We use SystemD instead of supervisor. This makes life much better for us. Previously edits to supervisor files was not trivial and some of the configuration is a bit esoteric. Scaling up and down was not a thing we could do without restarting zerglings.
Zerg mode is designed such that you can just attach more to your pool in order to scale up. Previously we had been using a more advanced configuration with spinningfifo but were not able to use any of the benefits of this. So we have switched to a simplified version which should offer similar benefits.
We will keep a pool of zerglings attached, galaxy-zergling@{0..3}
. By default we will keep only 0 and 1 enabled at boot, under heavy load or a restart of zerglings we can enable additional ones as needed. These zerglings are configured with fewer processes than our previous heavy 8-12 process zerglings. By doing this, instead of running two heavy 8-proc zergs during a restart process, we can more marginally increase load by only adding a 4-proc zerg.

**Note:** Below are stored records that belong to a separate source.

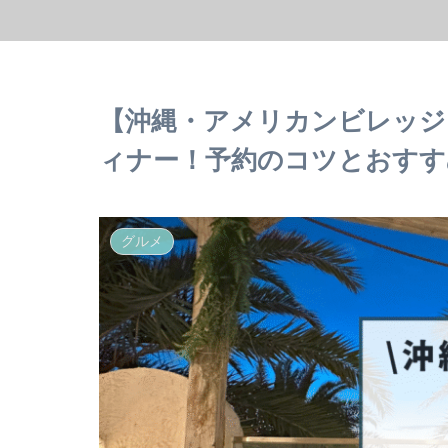
【沖縄・アメリカンビレッジ
ィナー！予約のコツとおすす
グルメ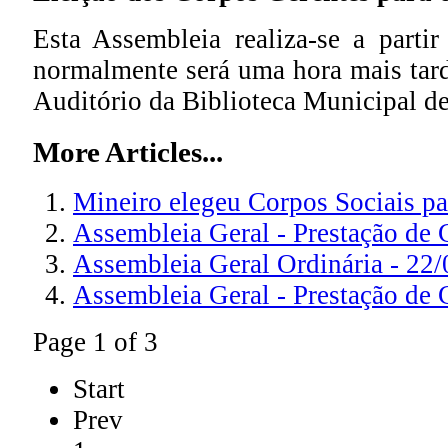
Esta Assembleia realiza-se a parti
normalmente será uma hora mais tard
Auditório da Biblioteca Municipal de 
More Articles...
Mineiro elegeu Corpos Sociais pa
Assembleia Geral - Prestação de 
Assembleia Geral Ordinária - 22
Assembleia Geral - Prestação de 
Page 1 of 3
Start
Prev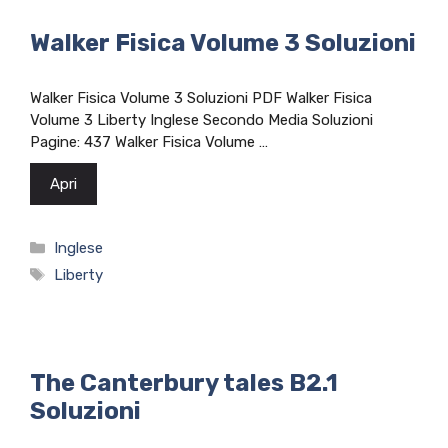
Walker Fisica Volume 3 Soluzioni
Walker Fisica Volume 3 Soluzioni PDF Walker Fisica
Volume 3 Liberty Inglese Secondo Media Soluzioni
Pagine: 437 Walker Fisica Volume …
Apri
Categorie
Inglese
Tag
Liberty
The Canterbury tales B2.1
Soluzioni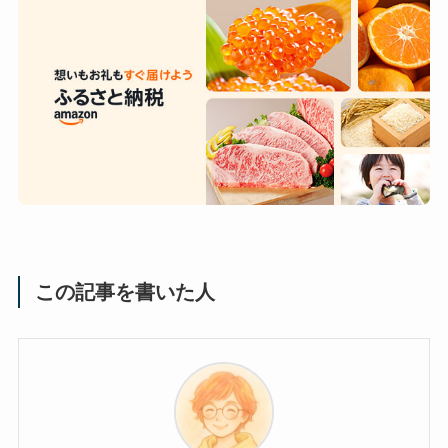
この記事を書いた人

The current status of each process (compare to supervisorctl status
):
galaxy@sn04:~$ gxadmin local status
galaxy-zergpool: Active: active (running) since Wed 2019-03-20 14:51:55 CET; 21h ago
galaxy-zergling@0: Active: active (running) since Thu 2019-03-21 12:03:02 CET; 1min 3s ago
galaxy-zergling@1: Active: active (running) since Thu 2019-03-21 10:41:54 CET; 1h 22min ago
galaxy-zergling@2: Active: inactive (dead)

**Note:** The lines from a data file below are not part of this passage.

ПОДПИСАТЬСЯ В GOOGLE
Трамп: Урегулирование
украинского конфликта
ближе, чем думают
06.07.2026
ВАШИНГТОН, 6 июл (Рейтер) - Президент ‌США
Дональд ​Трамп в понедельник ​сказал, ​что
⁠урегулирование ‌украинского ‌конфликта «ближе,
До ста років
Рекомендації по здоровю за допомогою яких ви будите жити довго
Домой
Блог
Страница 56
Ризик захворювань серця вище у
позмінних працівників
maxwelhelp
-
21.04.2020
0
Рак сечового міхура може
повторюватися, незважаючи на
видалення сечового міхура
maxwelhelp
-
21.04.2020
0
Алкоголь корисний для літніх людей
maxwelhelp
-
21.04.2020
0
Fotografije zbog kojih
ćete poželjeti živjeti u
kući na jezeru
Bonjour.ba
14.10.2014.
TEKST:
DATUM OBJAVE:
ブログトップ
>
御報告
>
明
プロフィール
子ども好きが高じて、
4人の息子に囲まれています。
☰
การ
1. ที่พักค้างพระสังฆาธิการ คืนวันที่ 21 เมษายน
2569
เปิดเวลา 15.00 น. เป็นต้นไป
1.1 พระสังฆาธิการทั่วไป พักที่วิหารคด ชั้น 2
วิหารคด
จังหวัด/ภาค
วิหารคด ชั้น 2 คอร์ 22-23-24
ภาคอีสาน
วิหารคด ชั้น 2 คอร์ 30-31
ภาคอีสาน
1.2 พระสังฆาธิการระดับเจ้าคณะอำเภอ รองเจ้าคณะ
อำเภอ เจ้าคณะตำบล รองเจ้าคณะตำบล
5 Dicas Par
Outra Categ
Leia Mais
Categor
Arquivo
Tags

galaxy-zergling@3: Active: inactive (dead)
The current memory usage of each process is available (no supervisor equivalent):
galaxy@sn04:~$ gxadmin local memory
galaxy-zergpool: Memory: 2.8M (limit: 8.0G)

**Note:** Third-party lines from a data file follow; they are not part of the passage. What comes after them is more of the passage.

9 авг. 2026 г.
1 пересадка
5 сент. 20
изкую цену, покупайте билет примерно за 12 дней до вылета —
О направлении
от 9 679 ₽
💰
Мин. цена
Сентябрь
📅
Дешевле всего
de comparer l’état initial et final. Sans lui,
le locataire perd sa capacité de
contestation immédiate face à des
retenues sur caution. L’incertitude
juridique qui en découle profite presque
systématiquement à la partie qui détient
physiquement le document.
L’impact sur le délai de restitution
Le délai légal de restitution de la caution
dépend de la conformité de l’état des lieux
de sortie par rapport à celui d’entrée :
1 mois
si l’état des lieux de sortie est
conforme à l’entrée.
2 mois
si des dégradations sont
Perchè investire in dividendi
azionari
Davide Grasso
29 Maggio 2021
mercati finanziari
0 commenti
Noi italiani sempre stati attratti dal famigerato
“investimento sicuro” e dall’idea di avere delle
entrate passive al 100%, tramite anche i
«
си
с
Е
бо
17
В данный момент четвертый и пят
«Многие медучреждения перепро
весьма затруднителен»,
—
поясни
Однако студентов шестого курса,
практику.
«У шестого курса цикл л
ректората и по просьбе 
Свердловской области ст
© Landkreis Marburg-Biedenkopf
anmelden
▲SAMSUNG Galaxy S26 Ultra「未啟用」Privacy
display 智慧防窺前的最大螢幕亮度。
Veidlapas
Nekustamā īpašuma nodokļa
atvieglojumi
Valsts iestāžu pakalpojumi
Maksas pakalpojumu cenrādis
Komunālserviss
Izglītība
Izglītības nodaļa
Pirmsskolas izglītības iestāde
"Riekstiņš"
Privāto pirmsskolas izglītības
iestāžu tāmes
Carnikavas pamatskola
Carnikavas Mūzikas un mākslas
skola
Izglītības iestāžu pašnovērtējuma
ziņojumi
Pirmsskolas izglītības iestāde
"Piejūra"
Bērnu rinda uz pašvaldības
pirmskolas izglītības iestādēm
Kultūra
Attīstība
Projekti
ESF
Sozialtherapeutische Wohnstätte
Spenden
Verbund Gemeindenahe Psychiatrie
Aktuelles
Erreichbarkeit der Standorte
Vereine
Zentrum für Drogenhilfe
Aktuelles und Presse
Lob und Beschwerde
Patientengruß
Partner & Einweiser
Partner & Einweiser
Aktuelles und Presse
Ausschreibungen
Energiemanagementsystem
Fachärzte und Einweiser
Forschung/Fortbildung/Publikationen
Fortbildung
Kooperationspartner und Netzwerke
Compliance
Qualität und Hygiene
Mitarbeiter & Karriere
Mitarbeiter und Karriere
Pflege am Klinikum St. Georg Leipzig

galaxy-zergling@0: Memory: 238.8M (limit: 16.0G)
galaxy-zergling@1: Memory: 10.5G (limit: 16.0G)
galaxy-zergling@2:
galaxy-zergling@3:
Equivalent to supervisorctl restart hd:
systemctl restart 'galaxy-handler@*'
In theory galaxy-handler@{0..11}
should also work.
Equivalent to supervisorctl restart hd:handler_main_1
systemctl restart galaxy-handler@1
This is the unintelligent way of doing it.
$ gxadmin local zerg-swap
In the future this will be automated, but the intelligent way is:
$ systemctl start galaxy-zergling@2 # One that is off
wait until this comes up (stats addresses are 127.0.0.1:401# where # is the part after @, you can just curl 127.0.0.1:4012
a few times until this comes up. gxadmin has a built in function but it isn’t exposed.)
Once it’s up, there should be three zerglings running. We can do something like:
for i in {1..50}; do curl https://usegalaxy.eu/api/version; done;
to check that everything is responding. It is likely you’ll be spread across all three zerglings. If nothing errors, then you can go ahead and restart 1/2 in series.
This should be an extremely rare phenomenon. This should only occur if:
Then it might be OK to scale up.
Scaling down should be done when it returns to normal.